— А я-то знал! — вдруг заговорил один из околоточных. — Девочку еще раньше приметил, но до конца процедуры докладывать не стал.

— Какой процедуры? — удивился Михаил Георгиевич.

— Да как же? — околоточный вопросу Михаила Георгиевича удивился не меньше: странно, что пусть и врач, но, как-никак, полицейский задает такие вопросы. — О признании родства. Я ведь должен всех прибывающих отмечать, чтобы с видом на жительство никаких нарушений не было, но в этот раз… оплошал малость: решил не докладывать, пока процедура не закончена[677]!

— Ах, вот оно что…

Михаил Георгиевич внимательно посмотрел на открытое и в этой открытости казавшееся простоватым лицо «оплошавшего» околоточного:

— Ах, вот оно что… — повторил он и кивнул.

— Да, ваше благородие… как-то так.

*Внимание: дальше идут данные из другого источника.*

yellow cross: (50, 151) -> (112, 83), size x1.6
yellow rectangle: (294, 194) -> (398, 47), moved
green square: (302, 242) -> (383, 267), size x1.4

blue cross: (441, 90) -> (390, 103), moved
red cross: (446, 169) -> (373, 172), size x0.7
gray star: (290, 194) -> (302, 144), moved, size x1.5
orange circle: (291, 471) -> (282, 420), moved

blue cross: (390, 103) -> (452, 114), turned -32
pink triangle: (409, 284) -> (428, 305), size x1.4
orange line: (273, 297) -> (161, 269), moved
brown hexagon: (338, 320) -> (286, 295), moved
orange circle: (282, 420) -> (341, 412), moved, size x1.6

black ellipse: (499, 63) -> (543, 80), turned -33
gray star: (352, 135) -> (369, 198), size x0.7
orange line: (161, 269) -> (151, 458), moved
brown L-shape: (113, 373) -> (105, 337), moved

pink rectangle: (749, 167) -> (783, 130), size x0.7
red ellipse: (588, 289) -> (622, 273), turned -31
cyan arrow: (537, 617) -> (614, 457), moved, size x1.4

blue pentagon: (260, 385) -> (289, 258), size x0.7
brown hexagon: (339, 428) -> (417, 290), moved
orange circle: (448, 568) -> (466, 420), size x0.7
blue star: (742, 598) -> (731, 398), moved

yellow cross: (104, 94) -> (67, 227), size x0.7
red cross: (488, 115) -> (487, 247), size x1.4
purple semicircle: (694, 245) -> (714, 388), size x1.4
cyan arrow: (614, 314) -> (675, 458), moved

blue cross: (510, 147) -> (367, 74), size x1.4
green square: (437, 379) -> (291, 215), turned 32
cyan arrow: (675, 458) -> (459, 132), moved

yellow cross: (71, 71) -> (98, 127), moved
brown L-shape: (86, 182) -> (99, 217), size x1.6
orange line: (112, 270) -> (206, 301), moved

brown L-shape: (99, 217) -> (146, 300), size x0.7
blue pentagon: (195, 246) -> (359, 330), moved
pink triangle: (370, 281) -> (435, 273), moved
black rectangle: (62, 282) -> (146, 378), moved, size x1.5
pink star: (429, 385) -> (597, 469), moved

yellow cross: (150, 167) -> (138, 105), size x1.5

Но вы ведь не станете писать рапорт?

— Ну вот еще!

По губам околоточного скользнула улыбка. Михаил Георгиевич тоже улыбнулся и отвернулся.

— Но причем тут ужас? — спросил тогда Петр Васильевич.

— А при том, — немедленно ответила Лидия Захаровна, — что страсть это — предоставить все необходимые свидетельства, учитывая в особенности то, что в основе всего — беззаконное признание священника! Проще было бы удочерить, но вы же сами видите: какая из меня мать? Будь я мужчиной, вопросов не возникло бы. Но для женщины… женщин у нас не ставят ни во что! Мужчине хоть при смерти позволят удочерить малолетнюю, а женщине, да еще и пожилой, — кукиш без масла!

Лидия Захаровна обвела всех вопрошавшим взглядом: что, мол, не так? Возразить, однако, никто не решился, хотя в словах Лидии Захаровны одна неточность все-таки была: процесс удочерения (как, впрочем, и усыновления) юридически никакого различия между мужчинами и женщинами не делал. Больше того: именно на женщин в Империи приходилось наибольшее количество такого рода признаний, что было вполне естественно. Единственным ограничением являлась фамилия: дать собственную женщина такому ребенку не могла или, если уж очень того желала, должна была заручиться согласием собственного отца либо иного родственника по отцу — если отец уже умер. В противном случае, ребенок в качестве фамилии получал отчество сбежавшего или отказавшегося от него непутевого папаши. Например, сын Ивана Николаевича становился Николаевым, а дочь Ивана Петровича — Петровой.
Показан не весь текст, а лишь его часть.